# Training the Spam Filter model with Amazon SageMaker
## Overview
Amazon SageMaker is a fully-managed service that enables developers and data scientists to quickly and easily build, train, and deploy machine learning models at any scale. Amazon SageMaker removes all the barriers that typically slow down developers who want to use machine learning.
Machine learning often feels a lot harder than it should be to most developers because the process to build and train models, and then deploy them into production is too complicated and too slow. First, you need to collect and prepare your training data to discover which elements of your data set are important. Then, you need to select which algorithm and framework you’ll use. After deciding on your approach, you need to teach the model how to make predictions by training, which requires a lot of compute. Then, you need to tune the model so it delivers the best possible predictions, which is often a tedious and manual effort. After you’ve developed a fully trained model, you need to integrate the model with your application and deploy this application on infrastructure that will scale. All of this takes a lot of specialized expertise, access to large amounts of compute and storage, and a lot of time to experiment and optimize every part of the process. In the end, it's not a surprise that the whole thing feels out of reach for most developers.
Amazon SageMaker removes the complexity that holds back developer success with each of these steps. Amazon SageMaker includes modules that can be used together or independently to build, train, and deploy your machine learning models.
In this section, we will walk you through creating and training a spam filter machine learning model with Amazon SageMaker.
## The Dataset
In order to train the model, we will use the **UCI SMS Spam Collection** dataset.
It contains a public set of SMS labeled messages that have been collected for mobile phone spam research.
|Number of examples | 5574 |
|--------------------|---------------------------|
|Ham | 4827 |
|Spam | 747 |
If you want to know more about the origin of the words spam & ham please visit: https://en.wiktionary.org/wiki/ham_e-mail
The collection is composed by just one text file, where each line has the correct class followed by the raw message. Some examples are bellow:
|Class |SMS Text|
|------|----------------------------|
|ham |What you doing?how are you?|
|ham |Ok lar... Joking wif u oni...|
|ham |dun say so early hor... U c already then say...|
|ham |MY NO. IN LUTON 0125698789 RING ME IF UR AROUND! H*|
|ham |Siva is in hostel aha:-.|
|ham |Cos i was out shopping wif darren jus now n i called him 2 ask wat present he wan lor. Then he started guessing who i was wif n he finally guessed darren lor.|
|spam |FreeMsg: Txt: CALL to No: 86888 & claim your reward of 3 hours talk time to use from your phone now! ubscribe6GBP/ mnth inc 3hrs 16 stop?txtStop|
|spam |Sunshine Quiz! Win a super Sony DVD recorder if you canname the capital of Australia? Text MQUIZ to 82277. B|
|spam |URGENT! Your Mobile No 07808726822 was awarded a L2,000 Bonus Caller Prize on 02/09/03! This is our 2nd attempt to contact YOU! Call 0871-872-9758 BOX95QU|
## The Task
We are going to build and train a binary classification model that will be able to predict whether a SMS message contains spam or not.
## Building and Training the model
### Create an Amazon S3 bucket
In this section, we will create an Amazon S3 bucket as staging area. Amazon SageMaker uses **Amazon S3** as the main storage for both data and model artifacts; you can actually use other sources when loading data into the Jupyter notebook instances, but this is outside of the scope of this lab.
1. Sign into the **AWS Management Console** at https://console.aws.amazon.com/
2. In the upper-right corner of the AWS Management Console, confirm you are in the desired AWS region. For this workshop we will use the **US East (N. Virginia)** [us-east-1]
3. Open the **Amazon S3** console at https://console.aws.amazon.com/s3 or choose the Amazon S3 service in the menu.
4. In the Amazon S3 console, click the **Create Bucket** button.
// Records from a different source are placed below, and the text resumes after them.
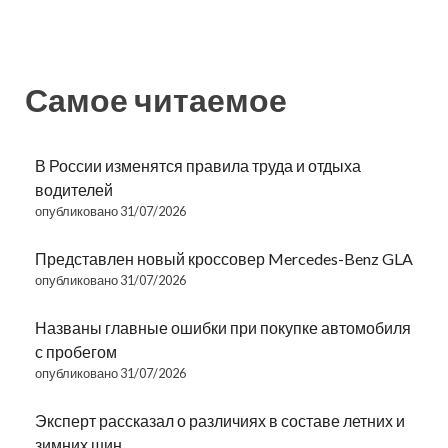
Самое читаемое
В России изменятся правила труда и отдыха
водителей
опубликовано 31/07/2026
Представлен новый кроссовер Mercedes-Benz GLA
опубликовано 31/07/2026
Названы главные ошибки при покупке автомобиля
с пробегом
опубликовано 31/07/2026
Эксперт рассказал о различиях в составе летних и
зимних шин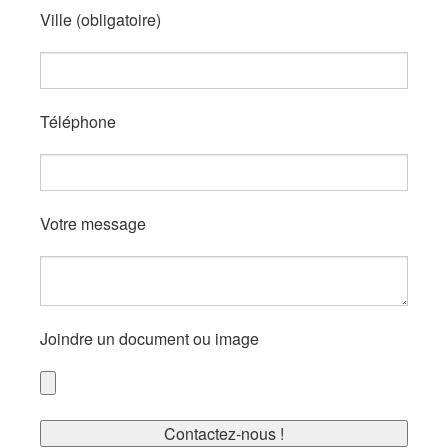
Ville (obligatoire)
Téléphone
Votre message
Joindre un document ou image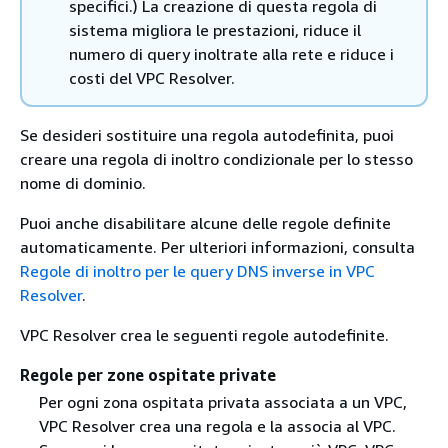
specifici.) La creazione di questa regola di
sistema migliora le prestazioni, riduce il
numero di query inoltrate alla rete e riduce i
costi del VPC Resolver.
Se desideri sostituire una regola autodefinita, puoi
creare una regola di inoltro condizionale per lo stesso
nome di dominio.
Puoi anche disabilitare alcune delle regole definite
automaticamente. Per ulteriori informazioni, consulta
Regole di inoltro per le query DNS inverse in VPC
Resolver
.
VPC Resolver crea le seguenti regole autodefinite.
Regole per zone ospitate private
Per ogni zona ospitata privata associata a un VPC,
VPC Resolver crea una regola e la associa al VPC.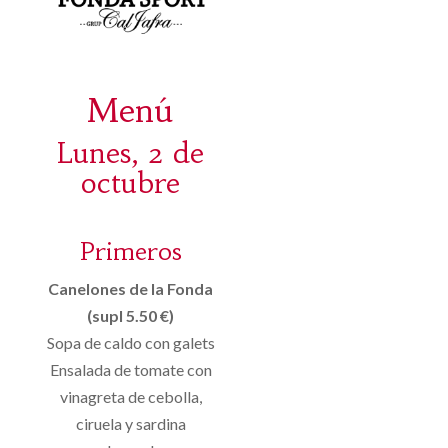
Menú
Lunes, 2 de
octubre
Primeros
Canelones de la Fonda
(supl 5.50 €)
Sopa de caldo con galets
Ensalada de tomate con
vinagreta de cebolla,
ciruela y sardina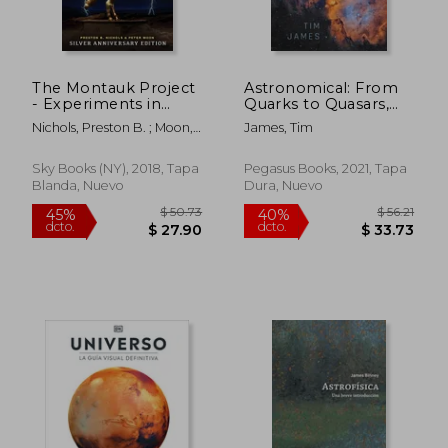
The Montauk Project
Astronomical: From
- Experiments in
Quarks to Quasars,
Time: Silver
the Science of Space
Nichols, Preston B. ; Moon,
James, Tim
Anniversary Edition
at its Strangest (en
Peter
[Idioma Inglés] (en
Inglés)
Inglés)
Sky Books (NY), 2018, Tapa
Pegasus Books, 2021, Tapa
Blanda, Nuevo
Dura, Nuevo
$ 50.73
$ 56
45%
40%
dcto.
dcto.
$ 27.90
$ 33.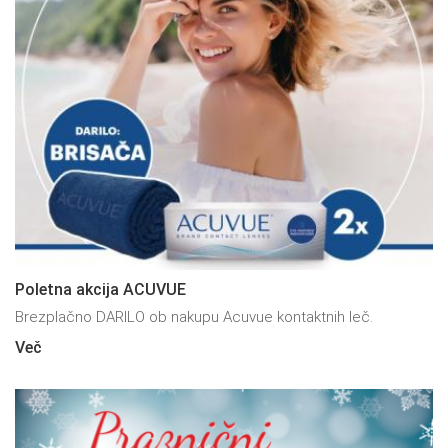
Poletna akcija ACUVUE
Brezplačno DARILO ob nakupu Acuvue kontaktnih leč.
Več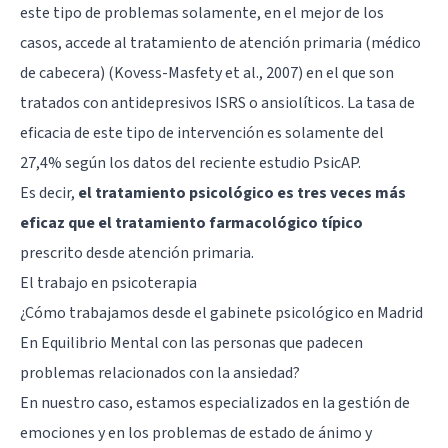
este tipo de problemas solamente, en el mejor de los
casos, accede al tratamiento de atención primaria (médico
de cabecera) (Kovess-Masfety et al., 2007) en el que son
tratados con antidepresivos ISRS o
ansiolíticos
. La tasa de
eficacia de este tipo de intervención es solamente del
27,4% según los datos del reciente estudio PsicAP.
Es decir,
el tratamiento psicológico es tres veces más
eficaz que el tratamiento farmacológico típico
prescrito desde atención primaria.
El trabajo en psicoterapia
¿Cómo trabajamos desde el gabinete psicológico en Madrid
En Equilibrio Mental con las personas que padecen
problemas relacionados con la ansiedad?
En nuestro caso, estamos especializados en la gestión de
emociones y en los problemas de estado de ánimo y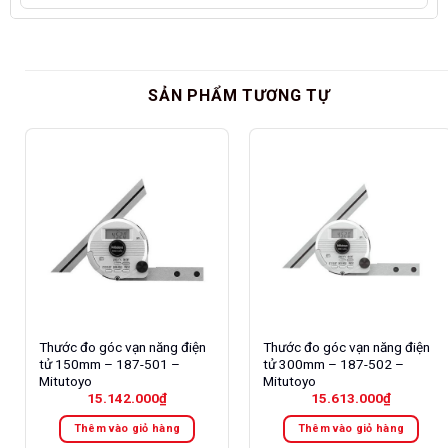
SẢN PHẨM TƯƠNG TỰ
Thước đo góc vạn năng điện
Thước đo góc vạn năng điện
tử 150mm – 187-501 –
tử 300mm – 187-502 –
Mitutoyo
Mitutoyo
15.142.000
₫
15.613.000
₫
Thêm vào giỏ hàng
Thêm vào giỏ hàng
5. For the **Bucket Name**, type _smlambda-workshop-**[your-initials]**_ in the text box and click Next (take note of the bucket name, it will be needed later for loading data in the notebook instance). Press **Next** to move to the next screen.
Note: if the bucket name is already taken, feel free to add an extra suffix.

6. Enable versioning of the objects in the bucket as shown in the screen below. This will be required to use AWS CodePipeline in the next sections of the workshop.

Press **Next** and then **Next** again leaving the settings as they are in the following screen.
7. Finally, click **Create Bucket** in the Review page.
### Create a managed Jupyter Notebook instance
In this section we will use an Amazon SageMaker managed Jupyter notebook instance to prepare and process data and write the code to train the model.
An **Amazon SageMaker notebook instance** is a fully managed ML compute instance running the **Jupyter Notebook** application. Amazon SageMaker manages creating the instance and related resources.
1. In the AWS Management Console, click on Services, type “SageMaker” and press enter.

2. You’ll be placed in the Amazon SageMaker dashboard. Click on **Create notebook instance**.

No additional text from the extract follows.